Sono criteri meno immediati rispetto alla velocità della singola transazione, ma diventano decisivi quando il numero di negozi cresce.

Treebyte e Adyen: integrare il pagamento nel sistema di cassa

La collaborazione tra Treebyte e Adyen si inserisce in questo scenario.

StockStore POS gestisce le operazioni del punto cassa e può collegarsi a sistemi di pagamento e applicazioni esterne; Treebyte indica inoltre tra le funzionalità della soluzione i pagamenti elettronici integrati e il collegamento della cassa a dispositivi e app di pagamento. La piattaforma è pensata per lavorare sia sulla singola postazione sia con un controllo centrale della rete.

Con l’integrazione Adyen, il processo di pagamento può essere collegato direttamente al sistema di cassa sfruttando l’infrastruttura cloud del provider, mentre la rete dei terminali viene gestita attraverso la dashboard Adyen.

I due livelli rimangono distinti ma comunicano: StockStore POS governa il flusso di vendita e l’operatività della cassa; Adyen gestisce il pagamento e la relativa infrastruttura di terminali.

Per un retailer multi-sede è questo il punto più interessante della collaborazione. L’obiettivo non è semplicemente aggiungere un nuovo terminale al banco, ma inserire il pagamento in un’architettura pensata per essere governata anche a livello centrale.

Quando si apre una nuova sede o aumenta il numero delle postazioni, la gestione dei pagamenti può quindi seguire la stessa logica di rete utilizzata per il resto dell’ambiente retail: configurazioni organizzate, sistemi collegati e una visione più chiara dei dispositivi distribuiti sul territorio.

Il pagamento è un processo di negozio, non un dispositivo a parte

Per chi acquista, il momento del pagamento dovrebbe restare semplice. Per chi gestisce una catena, ottenere quella semplicità richiede invece che i sistemi dietro al checkout siano progettati con attenzione.

Un terminale può svolgere perfettamente il proprio compito anche come elemento indipendente.

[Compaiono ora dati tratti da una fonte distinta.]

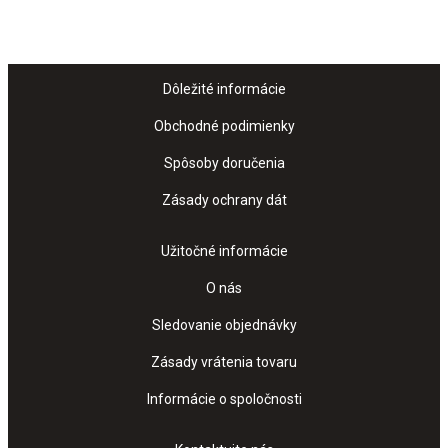
Dôležité informácie
Obchodné podimienky
Spôsoby doručenia
Zásady ochrany dát
Užitočné informácie
O nás
Sledovanie objednávky
Zásady vrátenia tovaru
Informácie o spoločnosti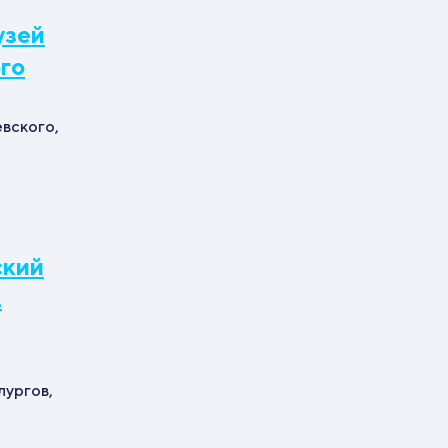
узей
го
евского,
ский
.
лургов,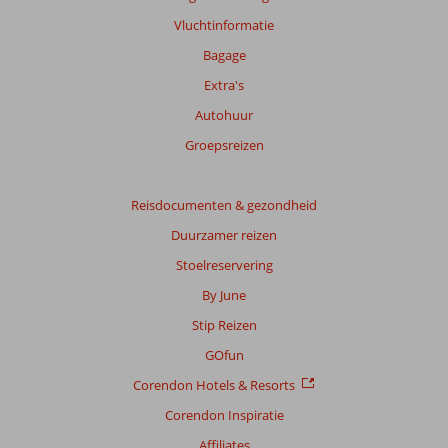
Vluchtinformatie
Bagage
Extra's
Autohuur
Groepsreizen
Reisdocumenten & gezondheid
Duurzamer reizen
Stoelreservering
By June
Stip Reizen
GOfun
Corendon Hotels & Resorts
Corendon Inspiratie
Affiliates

Quando però casse, negozi e dispositivi aumentano, diventa più utile chiedersi come quel terminale entra nel processo complessivo: chi lo gestisce, come comunica con la cassa e come viene inserito nella rete.

È in questo passaggio che i pagamenti POS integrati assumono un significato più ampio. La questione non riguarda più soltanto il modo in cui il cliente paga, ma il modo in cui l’azienda organizza e governa l’intero flusso di pagamento nei propri punti vendita.